College Prep - the Korean way
A fascinating report in the Sunday New York Times details life inside an elite Korean prep school where literally dozens of the seniors are accepted to Ivy League colleges each year. As in the American Ivy League. As in Harvard, Princeton and Yale - which host over 100 Korean undergraduates between them.
You might not have heard of the Daewon Prep School or the Minjok Leadership Academy, but these two Korean schools are training Korean kids to gain admission to US Universities by ensuring they get high GPA’s, often perfect SAT or ACT scores and up to a boat-load of AP’s.
How do they do this?
They do it the old-fashioned way. They work at it. These kids are in school a full month longer than any American high school. And they study for 15 hours a day. An American tutor who teaches writing marvels:
“Even my worst students are great . . . They’re professionals; if I teach them, they’ll learn it. I get e-mails at 2 a.m. I’ll respond and go to bed. When I get up, I’ll find a follow-up question mailed at 5 a.m.”
The lesson for American high school students aiming for a place at a selective college is that, as has been noted, the world is flat.

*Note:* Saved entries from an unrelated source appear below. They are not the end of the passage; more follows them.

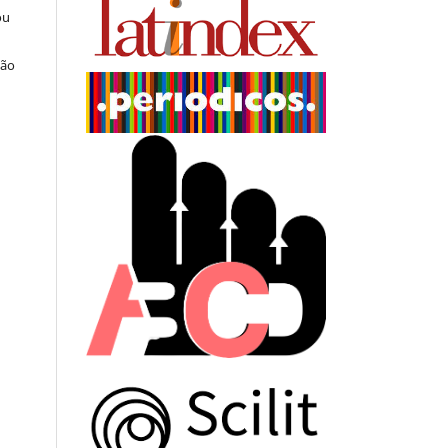
ou
ção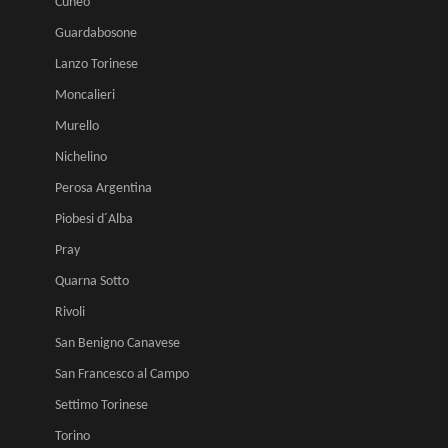
Cuneo
Guardabosone
Lanzo Torinese
Moncalieri
Murello
Nichelino
Perosa Argentina
Piobesi d´Alba
Pray
Quarna Sotto
Rivoli
San Benigno Canavese
San Francesco al Campo
Settimo Torinese
Torino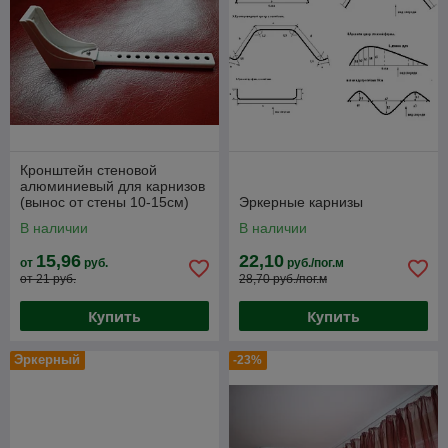
Кронштейн стеновой
алюминиевый для карнизов
(вынос от стены 10-15см)
Эркерные карнизы
В наличии
В наличии
15,96
22,10
от
руб.
руб./пог.м
от 21 руб.
28,70 руб./пог.м
Купить
Купить
Эркерный
-23%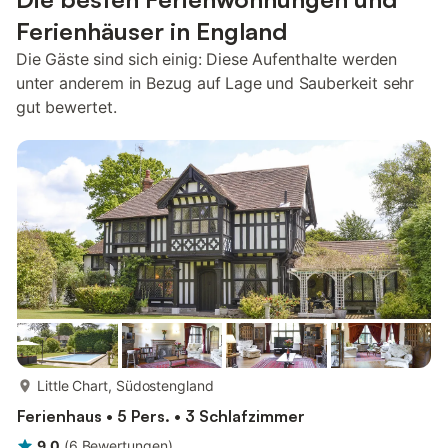
Ferienhäuser in England
Die Gäste sind sich einig: Diese Aufenthalte werden
unter anderem in Bezug auf Lage und Sauberkeit sehr
gut bewertet.
mehr...
Little Chart, Südostengland
Ferienhaus • 5 Pers. • 3 Schlafzimmer
9,0
(
6
Bewertungen
)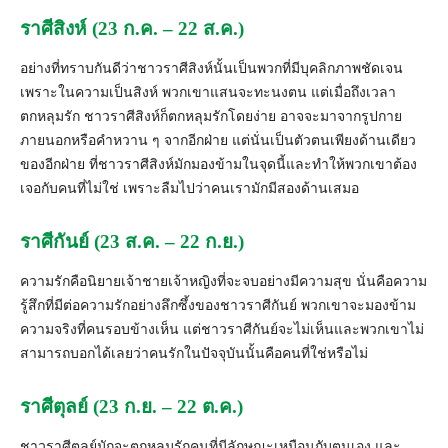
ราศีสิงห์ (23 ก.ค. – 22 ส.ค.)
อย่างที่ทราบกันดีว่าชาวราศีสิ
งห์นั้นเป็นพวกที่มีบุคลิกภาพชั
ดเจน
เพราะในความเป็นสิงห์ พวกเขาแสนจะทะนงตน แต่เมื่อถึงเวลา
ตกหลุมรัก ชาวราศีสิงห์ก็ตกหลุมรักโดยง่าย อาจจะมาจากรูปกาย
ภายนอกหรือคำหวาน ๆ จากอีกฝ่าย แต่นั่นเป็นตัวตนเพียงด้านเดี
ยว
ของอีกฝ่าย ที่ชาวราศีสิงห์มักมองข้ามในจุดนี้และทำให้
พวกเขาต้อง
เจอกับคนที่ไม่ใช่ เพราะลืมไปว่าคนเรามักมีสองด้
านเสมอ
ราศีกันย์ (23 ส.ค. – 22 ก.ย.)
ความรักคือนิยายเจ้าชายเจ้าหญิ
งที่จะจบอย่างมีความสุข นั่นคือความ
รู้สึกที่มีต่
อความรักอย่างลึกซึ้งของชาวราศี
กันย์ พวกเขาจะมองข้าม
ความจริงที่
คนรอบข้างเห็น แต่ชาวราศีกันย์
จะไม่เห็นและพวกเขาไม่
สามารถบอกได้เลยว่
าคนรักในปัจจุบันนั้นคือคนที่
ใช่หรือไม่
ราศีตุลย์ (23 ก.ย. – 22 ต.ค.)
ชาวราศีตุลย์มักจะตกหลุมรักคนที่มีลักษณะเหมือนกับตนเอง และ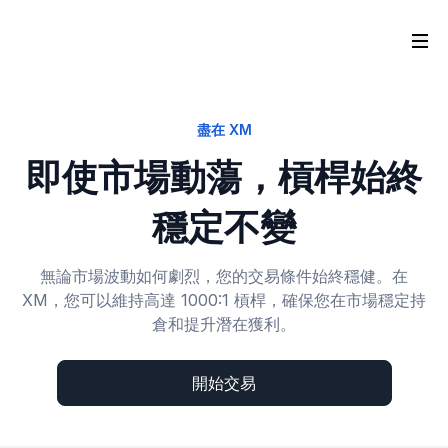
盡在 XM
即使市場動蕩，槓桿始終
穩定不變
無論市場波動如何劇烈，您的交易條件始終穩健。在
XM，您可以維持高達 1000:1 槓桿，確保您在市場穩定持
倉和提升潛在獲利。
開始交易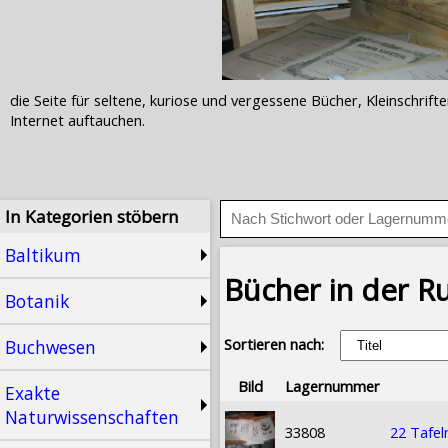
die Seite für seltene, kuriose und vergessene Bücher, Kleinschr
Internet auftauchen.
In Kategorien stöbern
Baltikum
Bücher in der Ru
Botanik
Sortieren nach:
Buchwesen
Bild
Lagernummer
Exakte
Naturwissenschaften
33808
22 Tafel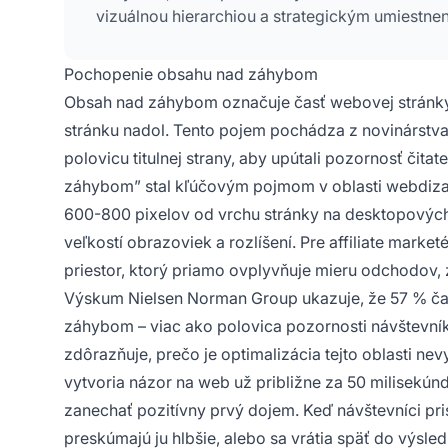
vizuálnou hierarchiou a strategickým umiestne
Pochopenie obsahu nad záhybom
Obsah nad záhybom označuje časť webovej stránky, 
stránku nadol. Tento pojem pochádza z novinárstva,
polovicu titulnej strany, aby upútali pozornosť čit
záhybom” stal kľúčovým pojmom v oblasti webdizajn
600-800 pixelov od vrchu stránky na desktopových za
veľkostí obrazoviek a rozlíšení. Pre affiliate mar
priestor, ktorý priamo ovplyvňuje mieru odchodov,
Výskum Nielsen Norman Group ukazuje, že 57 % času,
záhybom – viac ako polovica pozornosti návštevníkov
zdôrazňuje, prečo je optimalizácia tejto oblasti nev
vytvoria názor na web už približne za 50 milisekúnd
zanechať pozitívny prvý dojem. Keď návštevníci pris
preskúmajú ju hlbšie, alebo sa vrátia späť do výsl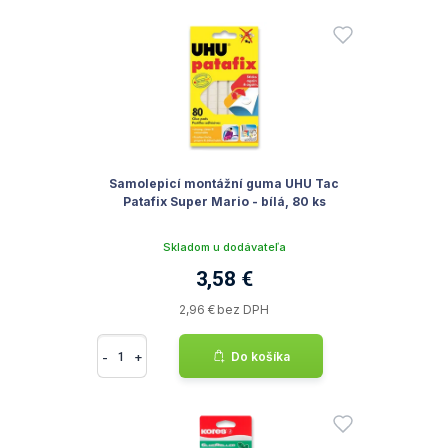
Samolepicí montážní guma UHU Tac
Patafix Super Mario - bílá, 80 ks
Skladom u dodávateľa
3,58 €
2,96 € bez DPH
-
+
Do košíka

Meaning that not only can they look at colleges outside the US for a quality education at a lower price, but the best and brightest from around the world look to the US for their education. They are competing in a shrinking world.
It also means that their roommate might prefer kimchee to ketchup and they’ll be exposed to different cultures as an undergraduate which will better prepare them for life after college. ‘Cos four years from now, they’ll not be competing for college places, they’ll be competing for jobs.